►
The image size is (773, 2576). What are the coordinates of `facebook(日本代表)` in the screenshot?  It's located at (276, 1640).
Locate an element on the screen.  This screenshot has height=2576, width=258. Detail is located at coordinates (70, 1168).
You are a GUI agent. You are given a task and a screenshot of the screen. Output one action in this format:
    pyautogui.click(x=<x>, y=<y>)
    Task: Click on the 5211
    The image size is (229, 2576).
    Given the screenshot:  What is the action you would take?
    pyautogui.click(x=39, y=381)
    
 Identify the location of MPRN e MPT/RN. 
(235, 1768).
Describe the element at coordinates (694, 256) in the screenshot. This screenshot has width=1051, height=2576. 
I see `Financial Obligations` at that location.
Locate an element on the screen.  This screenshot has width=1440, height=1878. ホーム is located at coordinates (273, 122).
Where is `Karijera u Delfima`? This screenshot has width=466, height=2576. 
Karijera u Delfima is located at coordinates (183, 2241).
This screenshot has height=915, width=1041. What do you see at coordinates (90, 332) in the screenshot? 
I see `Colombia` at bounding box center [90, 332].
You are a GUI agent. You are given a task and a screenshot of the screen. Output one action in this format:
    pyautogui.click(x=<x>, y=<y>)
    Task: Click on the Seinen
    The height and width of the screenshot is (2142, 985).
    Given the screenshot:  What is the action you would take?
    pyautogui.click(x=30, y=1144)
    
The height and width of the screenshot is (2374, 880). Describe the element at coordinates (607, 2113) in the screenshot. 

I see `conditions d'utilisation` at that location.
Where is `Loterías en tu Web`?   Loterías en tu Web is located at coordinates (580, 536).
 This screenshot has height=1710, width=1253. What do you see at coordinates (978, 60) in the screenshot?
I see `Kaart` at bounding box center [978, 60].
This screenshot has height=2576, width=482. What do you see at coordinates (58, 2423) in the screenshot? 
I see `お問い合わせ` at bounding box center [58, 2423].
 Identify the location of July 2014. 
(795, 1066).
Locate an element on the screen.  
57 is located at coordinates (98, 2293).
◄
#### EXERCISE DIRECTIONS
Look through the entries and copy every line in which the string "image" appears.

#### OUTPUT
The image size is (773, 2576). What are the coordinates of `facebook(日本代表)` in the screenshot?  It's located at (276, 1640).
    The image size is (229, 2576).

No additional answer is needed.